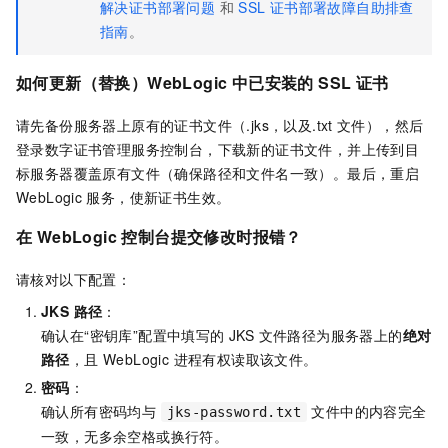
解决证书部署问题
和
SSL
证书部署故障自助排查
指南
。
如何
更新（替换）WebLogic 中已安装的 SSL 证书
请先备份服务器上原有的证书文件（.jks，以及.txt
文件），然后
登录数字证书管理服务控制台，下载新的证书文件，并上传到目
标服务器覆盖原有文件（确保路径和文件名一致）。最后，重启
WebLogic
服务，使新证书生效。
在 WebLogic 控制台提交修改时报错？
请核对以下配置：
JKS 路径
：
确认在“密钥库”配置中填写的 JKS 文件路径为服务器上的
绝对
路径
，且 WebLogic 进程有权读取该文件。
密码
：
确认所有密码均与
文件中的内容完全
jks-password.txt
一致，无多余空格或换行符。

********

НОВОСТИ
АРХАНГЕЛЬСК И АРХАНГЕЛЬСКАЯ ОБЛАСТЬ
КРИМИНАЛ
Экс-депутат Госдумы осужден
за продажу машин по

********

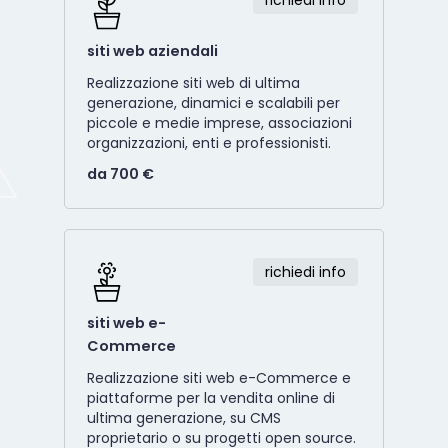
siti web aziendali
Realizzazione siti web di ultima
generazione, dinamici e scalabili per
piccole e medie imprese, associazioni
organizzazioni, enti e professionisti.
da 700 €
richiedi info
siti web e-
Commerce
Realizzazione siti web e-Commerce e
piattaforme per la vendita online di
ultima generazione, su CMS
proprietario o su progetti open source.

********

__INSTRUCTIONS TO FOLLOW__: Above are the entries. Copy exactly the part that opens with the line containing "在 WebLogic 控制台提交修改时报错？" and closes with the line containing "一致，无多余空格或换行符。", and no more.

__SOLUTION TO THE EXERCISE__:
在 WebLogic 控制台提交修改时报错？
请核对以下配置：
JKS 路径
：
确认在“密钥库”配置中填写的 JKS 文件路径为服务器上的
绝对
路径
，且 WebLogic 进程有权读取该文件。
密码
：
确认所有密码均与
文件中的内容完全
jks-password.txt
一致，无多余空格或换行符。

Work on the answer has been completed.